If you haven’t yet, check out my article on the Velocity Painting technique.  To quickly summarize my previous work, this post processing technique varies the speeds of your model’s outer shell to give it a texture, picture or design.  This is a very cool concept and I applied it to a few different vases and to the ever faithful Skully.  While printing the Skully I noticed some EXCESSIVE ‘stringing’ in the infill of the model.  I thought nothing of it and sliced up a file for a 3D printed hand with a checkerboard pattern ‘painted’ on it.  This is when it became glaringly apparent that something was wrong.  Which led me to investigate what could be causing this Velocity Painting issue.

velocity paint issue-phoenix palm
Top print before Velocity Painting with Cura 3.6, Bottom print is after modifiying with Velocity Paint. Look at the ‘strings’!

What’s the Velocity Paint Issue?

I had to stop the print.  Something was wrong, REALLY wrong.  I haven’t had a print that looked this bad in a very, VERY long time.  The amount of stringing was so bad that I thought there was something wrong with the filament.  I loaded up the original file of the UnLimbited Phoenix hand and it started to print without issue on the same printer with the same Hobby King Transparent Red filament.  Hmmm!?

velocity paint issue-skully nose
Cura 3.6 Gcode on the Left, The Velocity Painted Cura 3.6 Code on the Right. See the travel marks?

While watching the modified file print, I had noticed what looked like stringing from excessive heat.  Except the problem wasn’t due to heat.  The extruder was extruding on some of the travel moves!  After opening the modified Gcode file, my suspicions were confirmed.  The Velocity Paint issue was in the modified Gcode.  I opened up the original Gcode and could see that problem wasn’t there.

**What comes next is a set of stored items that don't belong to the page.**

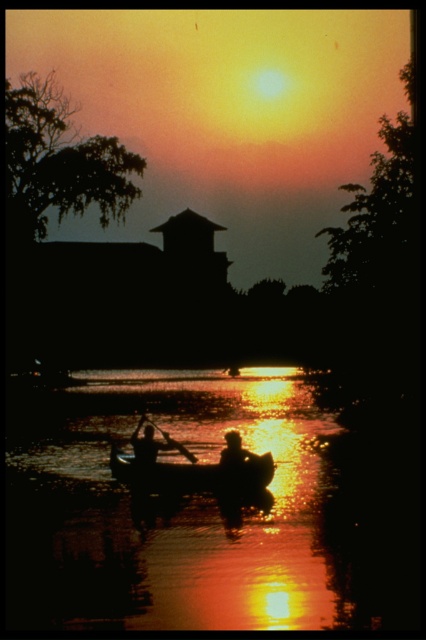 You are planning to place a 3.0 meter long wooden bench between the silhouette wood canoe at center and the silhouette human at center. Will there be enough space to fit the bench between them?

The silhouette wood canoe at center is 3.19 meters from the silhouette human at center. Since the bench is 3.0 meters long, there is enough space to fit it between them as the distance is slightly greater than the bench length.

You are a photographer trying to capture the sunset scene. You want to position your camera so that the silhouette wood canoe at center is centered in your shot. Given the coordinates provided, is the canoe already centered in the frame?

The silhouette wood canoe at center is located at point (192, 472), which may not be exactly at the center of the frame. To center it, you would need to adjust the camera position so the coordinates align with the frame center. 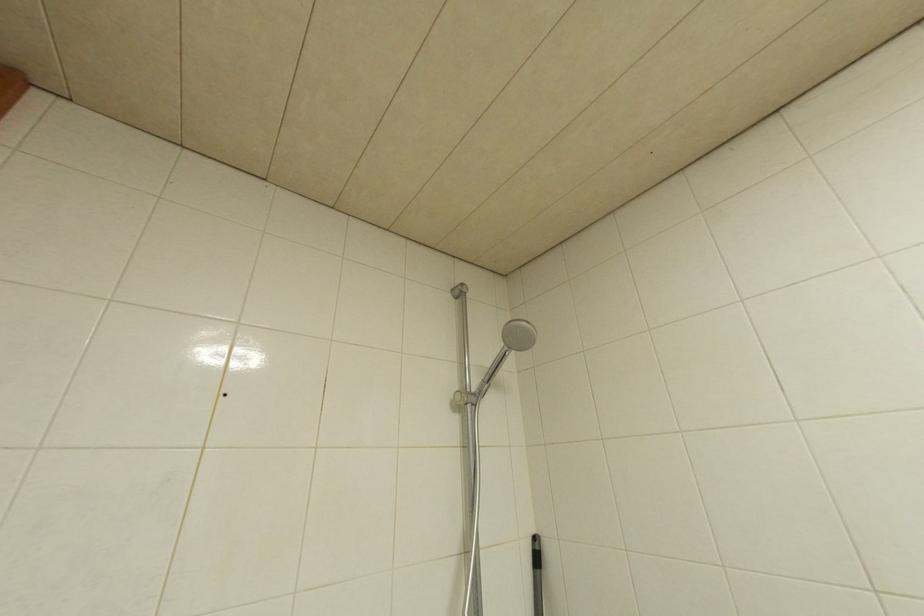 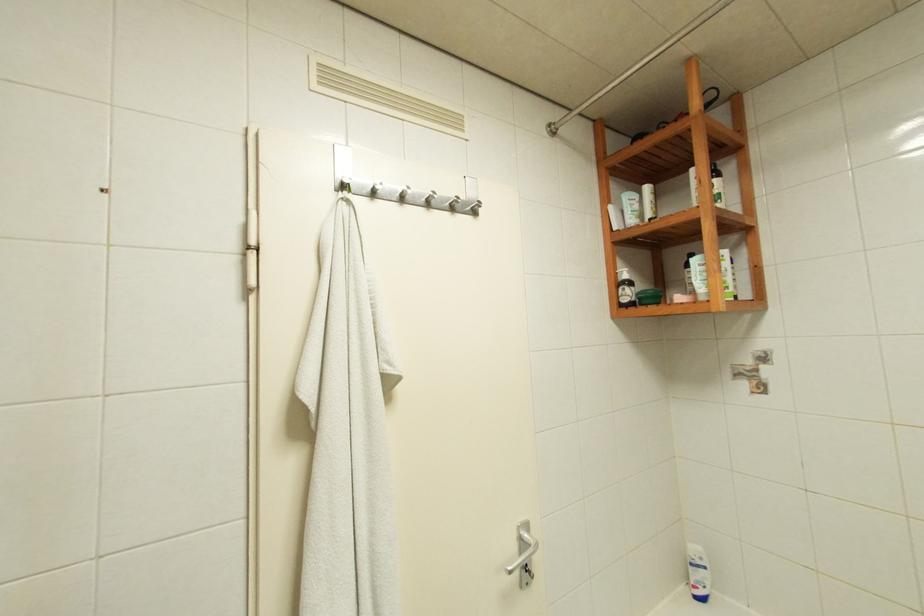 Question: The camera is either moving clockwise (left) or counter-clockwise (right) around the object. The first image is from the beginning of the video and the second image is from the end. Is the camera moving left or right when shooting the video?

Choices:
 (A) Left
 (B) Right

Answer: (A) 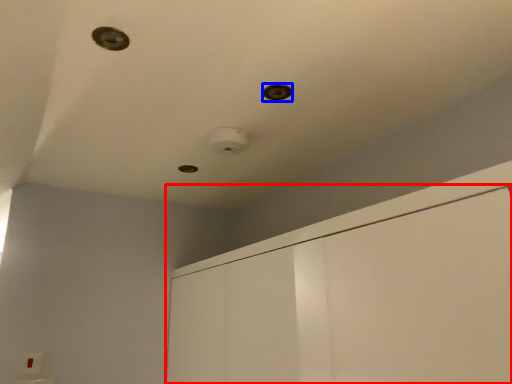 Question: Among these objects, which one is nearest to the camera, dresser (highlighted by a red box) or hole (highlighted by a blue box)?

Choices:
 (A) dresser
 (B) hole

Answer: (A)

Verifying Settings and Reslicing

I went back through my settings and verified that I hadn’t accidentally changed anything.  My infill, top/bottom, and walls were all set to the same speed.  I even changed my initial layer to being the same speed as the rest of the model.  The Velocity Paint issue remained.

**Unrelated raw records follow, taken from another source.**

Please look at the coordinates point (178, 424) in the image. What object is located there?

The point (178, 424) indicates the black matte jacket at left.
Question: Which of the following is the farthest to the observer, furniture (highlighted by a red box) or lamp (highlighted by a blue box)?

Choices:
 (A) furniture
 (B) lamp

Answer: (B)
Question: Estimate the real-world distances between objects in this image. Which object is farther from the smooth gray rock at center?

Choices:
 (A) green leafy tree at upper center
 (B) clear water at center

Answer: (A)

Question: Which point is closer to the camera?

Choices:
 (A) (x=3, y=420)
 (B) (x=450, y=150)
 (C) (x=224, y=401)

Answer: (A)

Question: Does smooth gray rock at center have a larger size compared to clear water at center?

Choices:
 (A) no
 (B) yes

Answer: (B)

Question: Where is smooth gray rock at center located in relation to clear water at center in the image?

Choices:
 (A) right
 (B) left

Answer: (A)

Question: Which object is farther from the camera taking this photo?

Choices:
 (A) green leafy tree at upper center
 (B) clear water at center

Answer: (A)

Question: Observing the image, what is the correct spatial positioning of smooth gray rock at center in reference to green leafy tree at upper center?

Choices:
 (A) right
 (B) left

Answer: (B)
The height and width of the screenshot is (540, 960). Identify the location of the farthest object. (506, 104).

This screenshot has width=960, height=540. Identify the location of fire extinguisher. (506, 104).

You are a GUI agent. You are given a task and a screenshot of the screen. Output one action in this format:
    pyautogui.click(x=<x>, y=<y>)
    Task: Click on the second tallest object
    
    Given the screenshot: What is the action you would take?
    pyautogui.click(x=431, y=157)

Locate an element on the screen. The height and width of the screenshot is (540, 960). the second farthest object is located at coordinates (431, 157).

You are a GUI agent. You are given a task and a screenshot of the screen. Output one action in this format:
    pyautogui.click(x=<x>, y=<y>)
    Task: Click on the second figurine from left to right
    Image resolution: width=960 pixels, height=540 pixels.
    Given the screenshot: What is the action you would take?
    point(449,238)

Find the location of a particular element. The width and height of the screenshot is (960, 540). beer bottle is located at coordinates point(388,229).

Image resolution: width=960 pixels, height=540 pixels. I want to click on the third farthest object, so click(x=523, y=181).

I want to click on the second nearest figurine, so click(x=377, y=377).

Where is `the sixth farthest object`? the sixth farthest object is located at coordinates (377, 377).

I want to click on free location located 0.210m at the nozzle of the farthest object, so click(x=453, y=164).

I changed the speed of the travel moves to much higher, and I changed retraction speeds.  The biggest change came from disabling retraction completely.  This cleaned up the model a little bit, as I show below, but STILL the Velocity Painting issue remained!

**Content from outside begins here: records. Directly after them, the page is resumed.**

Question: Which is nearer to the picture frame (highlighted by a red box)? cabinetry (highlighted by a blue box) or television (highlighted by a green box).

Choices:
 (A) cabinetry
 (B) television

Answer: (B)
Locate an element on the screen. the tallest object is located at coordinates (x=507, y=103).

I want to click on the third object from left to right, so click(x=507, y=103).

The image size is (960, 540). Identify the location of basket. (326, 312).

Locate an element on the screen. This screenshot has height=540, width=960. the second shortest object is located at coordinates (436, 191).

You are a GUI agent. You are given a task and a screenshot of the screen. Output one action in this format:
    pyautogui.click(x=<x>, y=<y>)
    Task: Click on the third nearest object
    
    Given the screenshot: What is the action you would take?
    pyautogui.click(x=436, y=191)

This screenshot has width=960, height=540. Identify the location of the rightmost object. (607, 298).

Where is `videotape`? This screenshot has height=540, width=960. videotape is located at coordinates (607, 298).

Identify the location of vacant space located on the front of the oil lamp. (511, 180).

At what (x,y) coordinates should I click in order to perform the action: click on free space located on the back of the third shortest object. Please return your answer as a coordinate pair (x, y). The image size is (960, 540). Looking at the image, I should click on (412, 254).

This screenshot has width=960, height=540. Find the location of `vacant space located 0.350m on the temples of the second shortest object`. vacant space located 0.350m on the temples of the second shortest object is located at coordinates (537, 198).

velocity paint issue-cura-no retract
Cura 3.6 with no retractions after Velocity Painting, you can see the issue is still there in the nose, but not the teeth.

How About a Different Slicer?

Maybe it’s something that Cura is doing?  I decided to try out KiSSlicer.  This is a pretty rough profile, but I just wanted to see if the problem was related to some kind of wipe/retraction that Cura was doing.  I sliced up my rough draft on Kisslicer and ran it through Velocity Paint.  The problem was GONE in the layer view.  I even went back and used an older version of Cura and the problem was still there.  So the problem seems to be related to however Cura handles travels.

velocity paint issues-kisslicer
Top is KISSlicer before Velocity Painting, the Bottom is after. No apparent travel lines between them.

So What Now?

I have reached out to the team at Cura and also to the Velocity Paint app’s creator, Guillaume.   I will update the article with any further information that I receive, but for now, I would hesitate to use any kind of  Velocity Painting technique with any version of Cura (as of v3.6).